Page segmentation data
==================================================

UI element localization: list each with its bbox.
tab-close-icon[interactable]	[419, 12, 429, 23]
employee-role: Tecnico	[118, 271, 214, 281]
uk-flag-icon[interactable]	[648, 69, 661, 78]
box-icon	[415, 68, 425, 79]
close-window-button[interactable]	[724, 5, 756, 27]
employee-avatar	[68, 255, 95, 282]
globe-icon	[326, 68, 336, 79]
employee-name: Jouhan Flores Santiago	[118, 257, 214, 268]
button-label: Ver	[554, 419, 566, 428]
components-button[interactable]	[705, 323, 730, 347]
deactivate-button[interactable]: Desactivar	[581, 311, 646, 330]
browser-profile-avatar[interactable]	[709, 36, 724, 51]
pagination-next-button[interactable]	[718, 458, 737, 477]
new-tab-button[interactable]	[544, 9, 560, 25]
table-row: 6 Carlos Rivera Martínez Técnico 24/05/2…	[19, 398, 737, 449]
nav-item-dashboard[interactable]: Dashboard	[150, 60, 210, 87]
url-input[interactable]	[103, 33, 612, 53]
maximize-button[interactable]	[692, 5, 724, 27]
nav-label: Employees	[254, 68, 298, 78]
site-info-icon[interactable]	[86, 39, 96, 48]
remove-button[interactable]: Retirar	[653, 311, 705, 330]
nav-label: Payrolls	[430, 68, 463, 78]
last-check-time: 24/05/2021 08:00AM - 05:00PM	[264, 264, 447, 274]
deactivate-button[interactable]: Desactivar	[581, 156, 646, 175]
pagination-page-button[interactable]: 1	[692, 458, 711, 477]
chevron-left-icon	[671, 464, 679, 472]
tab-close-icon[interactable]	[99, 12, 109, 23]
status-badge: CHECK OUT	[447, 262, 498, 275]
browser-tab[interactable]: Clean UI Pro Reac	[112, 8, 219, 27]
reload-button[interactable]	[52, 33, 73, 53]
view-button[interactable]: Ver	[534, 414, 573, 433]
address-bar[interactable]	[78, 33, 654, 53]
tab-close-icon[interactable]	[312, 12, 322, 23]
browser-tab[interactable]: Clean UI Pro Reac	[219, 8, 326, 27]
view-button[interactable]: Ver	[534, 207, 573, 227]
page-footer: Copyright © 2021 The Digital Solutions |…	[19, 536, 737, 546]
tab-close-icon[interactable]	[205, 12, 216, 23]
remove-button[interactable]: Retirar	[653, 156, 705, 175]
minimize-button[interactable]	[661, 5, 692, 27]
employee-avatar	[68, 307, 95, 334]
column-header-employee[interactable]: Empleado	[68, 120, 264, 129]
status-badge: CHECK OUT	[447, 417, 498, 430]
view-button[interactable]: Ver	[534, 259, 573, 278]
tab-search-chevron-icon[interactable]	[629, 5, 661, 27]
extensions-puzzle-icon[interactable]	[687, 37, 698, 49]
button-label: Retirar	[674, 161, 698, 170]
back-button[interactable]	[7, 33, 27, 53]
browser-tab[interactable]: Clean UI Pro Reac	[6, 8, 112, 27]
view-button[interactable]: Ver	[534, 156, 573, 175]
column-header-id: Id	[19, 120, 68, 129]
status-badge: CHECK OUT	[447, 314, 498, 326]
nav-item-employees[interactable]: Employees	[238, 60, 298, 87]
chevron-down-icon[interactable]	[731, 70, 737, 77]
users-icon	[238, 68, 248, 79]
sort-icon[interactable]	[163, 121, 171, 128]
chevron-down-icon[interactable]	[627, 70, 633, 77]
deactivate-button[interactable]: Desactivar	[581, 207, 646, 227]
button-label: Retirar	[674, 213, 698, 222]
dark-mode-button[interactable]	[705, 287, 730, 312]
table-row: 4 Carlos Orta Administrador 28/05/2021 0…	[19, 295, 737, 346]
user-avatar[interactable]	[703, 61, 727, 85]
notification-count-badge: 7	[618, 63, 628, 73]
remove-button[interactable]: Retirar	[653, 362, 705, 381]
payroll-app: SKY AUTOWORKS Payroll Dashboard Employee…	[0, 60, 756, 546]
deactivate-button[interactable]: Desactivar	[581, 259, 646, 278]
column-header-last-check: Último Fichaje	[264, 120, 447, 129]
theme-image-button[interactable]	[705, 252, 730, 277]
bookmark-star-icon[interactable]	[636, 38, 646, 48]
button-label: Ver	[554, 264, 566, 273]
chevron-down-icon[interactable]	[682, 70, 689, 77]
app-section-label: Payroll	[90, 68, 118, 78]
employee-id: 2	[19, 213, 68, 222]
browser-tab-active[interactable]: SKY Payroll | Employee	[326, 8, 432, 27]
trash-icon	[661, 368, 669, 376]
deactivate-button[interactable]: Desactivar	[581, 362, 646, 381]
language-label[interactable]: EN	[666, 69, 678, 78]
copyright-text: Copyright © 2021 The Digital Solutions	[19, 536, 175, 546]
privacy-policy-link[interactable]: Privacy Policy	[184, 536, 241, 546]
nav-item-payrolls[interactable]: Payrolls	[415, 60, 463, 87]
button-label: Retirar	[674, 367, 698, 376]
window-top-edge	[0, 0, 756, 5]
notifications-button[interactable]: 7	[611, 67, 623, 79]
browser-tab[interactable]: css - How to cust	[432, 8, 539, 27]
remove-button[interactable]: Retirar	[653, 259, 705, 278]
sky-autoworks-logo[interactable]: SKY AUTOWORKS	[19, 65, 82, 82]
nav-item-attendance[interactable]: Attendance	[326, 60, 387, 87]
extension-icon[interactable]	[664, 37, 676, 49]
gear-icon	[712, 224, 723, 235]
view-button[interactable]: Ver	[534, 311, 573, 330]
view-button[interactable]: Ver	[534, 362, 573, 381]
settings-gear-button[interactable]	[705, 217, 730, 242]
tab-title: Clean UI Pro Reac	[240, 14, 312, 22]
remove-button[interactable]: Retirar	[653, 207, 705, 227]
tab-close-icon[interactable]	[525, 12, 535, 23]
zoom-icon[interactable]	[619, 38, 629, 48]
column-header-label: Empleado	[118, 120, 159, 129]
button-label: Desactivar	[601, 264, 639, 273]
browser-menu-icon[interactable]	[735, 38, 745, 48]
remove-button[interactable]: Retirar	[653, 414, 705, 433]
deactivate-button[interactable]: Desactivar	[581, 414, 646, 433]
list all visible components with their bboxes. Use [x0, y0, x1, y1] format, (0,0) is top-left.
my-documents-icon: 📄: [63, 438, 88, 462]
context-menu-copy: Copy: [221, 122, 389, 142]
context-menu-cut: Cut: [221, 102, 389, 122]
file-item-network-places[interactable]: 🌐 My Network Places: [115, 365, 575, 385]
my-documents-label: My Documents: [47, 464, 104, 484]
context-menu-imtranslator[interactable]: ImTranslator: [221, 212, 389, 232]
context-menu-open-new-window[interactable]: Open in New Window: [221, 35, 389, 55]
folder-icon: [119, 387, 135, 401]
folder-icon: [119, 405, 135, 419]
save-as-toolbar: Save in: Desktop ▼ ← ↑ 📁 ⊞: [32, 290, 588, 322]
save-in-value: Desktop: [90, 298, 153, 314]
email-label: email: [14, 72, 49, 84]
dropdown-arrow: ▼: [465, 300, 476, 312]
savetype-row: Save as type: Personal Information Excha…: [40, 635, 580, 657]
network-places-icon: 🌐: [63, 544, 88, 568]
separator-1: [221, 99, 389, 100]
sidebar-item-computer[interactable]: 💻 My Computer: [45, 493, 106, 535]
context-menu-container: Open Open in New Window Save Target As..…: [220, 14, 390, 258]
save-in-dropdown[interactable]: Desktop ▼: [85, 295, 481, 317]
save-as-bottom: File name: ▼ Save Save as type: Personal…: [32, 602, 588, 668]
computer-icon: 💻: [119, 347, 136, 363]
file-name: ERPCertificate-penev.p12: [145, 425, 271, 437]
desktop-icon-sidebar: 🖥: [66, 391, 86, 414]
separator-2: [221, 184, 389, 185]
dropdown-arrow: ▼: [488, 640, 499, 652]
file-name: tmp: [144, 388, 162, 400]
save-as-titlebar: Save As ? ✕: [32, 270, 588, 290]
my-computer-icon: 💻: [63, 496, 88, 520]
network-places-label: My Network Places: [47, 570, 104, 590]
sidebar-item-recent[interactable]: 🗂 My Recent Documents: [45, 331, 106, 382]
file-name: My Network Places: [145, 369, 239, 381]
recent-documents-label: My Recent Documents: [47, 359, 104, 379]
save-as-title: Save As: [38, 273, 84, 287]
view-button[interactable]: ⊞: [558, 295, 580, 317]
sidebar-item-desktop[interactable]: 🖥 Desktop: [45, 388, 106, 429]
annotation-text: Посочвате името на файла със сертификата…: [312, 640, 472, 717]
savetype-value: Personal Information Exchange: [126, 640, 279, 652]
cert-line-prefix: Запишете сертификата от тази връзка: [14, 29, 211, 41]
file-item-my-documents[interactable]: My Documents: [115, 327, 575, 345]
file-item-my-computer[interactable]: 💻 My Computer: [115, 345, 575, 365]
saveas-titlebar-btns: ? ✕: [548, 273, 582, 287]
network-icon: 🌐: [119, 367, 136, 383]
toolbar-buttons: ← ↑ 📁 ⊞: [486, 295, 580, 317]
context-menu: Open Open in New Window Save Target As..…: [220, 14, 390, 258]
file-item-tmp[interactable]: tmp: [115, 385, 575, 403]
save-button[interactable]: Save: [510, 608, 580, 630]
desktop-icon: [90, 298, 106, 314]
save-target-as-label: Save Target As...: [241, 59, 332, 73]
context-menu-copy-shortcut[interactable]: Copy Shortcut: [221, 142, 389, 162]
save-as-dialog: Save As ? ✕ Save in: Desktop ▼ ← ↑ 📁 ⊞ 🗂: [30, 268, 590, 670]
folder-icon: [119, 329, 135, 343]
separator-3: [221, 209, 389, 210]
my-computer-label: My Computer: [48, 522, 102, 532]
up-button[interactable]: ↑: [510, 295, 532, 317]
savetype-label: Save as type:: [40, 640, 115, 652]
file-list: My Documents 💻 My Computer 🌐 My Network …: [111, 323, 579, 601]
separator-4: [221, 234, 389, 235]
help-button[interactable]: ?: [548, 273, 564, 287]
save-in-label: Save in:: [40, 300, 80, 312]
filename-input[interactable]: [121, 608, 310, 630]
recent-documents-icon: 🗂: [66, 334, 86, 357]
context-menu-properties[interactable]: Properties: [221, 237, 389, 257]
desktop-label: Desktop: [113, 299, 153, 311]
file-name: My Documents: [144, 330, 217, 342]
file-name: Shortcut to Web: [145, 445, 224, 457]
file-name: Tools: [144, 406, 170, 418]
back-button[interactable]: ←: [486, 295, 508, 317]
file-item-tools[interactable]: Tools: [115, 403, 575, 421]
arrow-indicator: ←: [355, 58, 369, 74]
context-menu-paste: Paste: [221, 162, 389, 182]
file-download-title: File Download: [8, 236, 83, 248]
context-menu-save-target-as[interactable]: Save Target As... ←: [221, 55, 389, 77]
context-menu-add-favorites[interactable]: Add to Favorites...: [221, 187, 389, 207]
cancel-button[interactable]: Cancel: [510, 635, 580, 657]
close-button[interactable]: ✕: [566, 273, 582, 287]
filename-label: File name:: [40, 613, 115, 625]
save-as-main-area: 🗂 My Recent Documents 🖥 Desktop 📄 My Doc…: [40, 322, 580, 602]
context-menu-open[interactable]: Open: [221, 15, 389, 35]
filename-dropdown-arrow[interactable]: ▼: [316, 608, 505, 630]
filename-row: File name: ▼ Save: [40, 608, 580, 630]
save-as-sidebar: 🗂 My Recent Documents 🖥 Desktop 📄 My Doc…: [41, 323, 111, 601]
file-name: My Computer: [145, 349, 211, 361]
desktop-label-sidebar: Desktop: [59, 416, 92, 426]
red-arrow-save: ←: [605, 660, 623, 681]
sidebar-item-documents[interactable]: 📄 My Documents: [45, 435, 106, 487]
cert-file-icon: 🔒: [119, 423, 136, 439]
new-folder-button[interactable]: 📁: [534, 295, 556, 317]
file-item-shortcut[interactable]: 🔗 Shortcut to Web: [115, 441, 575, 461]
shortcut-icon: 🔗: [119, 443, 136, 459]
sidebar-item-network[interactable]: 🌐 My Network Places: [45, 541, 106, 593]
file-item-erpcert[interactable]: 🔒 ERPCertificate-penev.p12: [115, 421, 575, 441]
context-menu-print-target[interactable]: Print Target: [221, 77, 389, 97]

==================================================

Task prompt
Count up the lines above in which the word "titlebar" appears, and give nothing but that count.

Written solution
2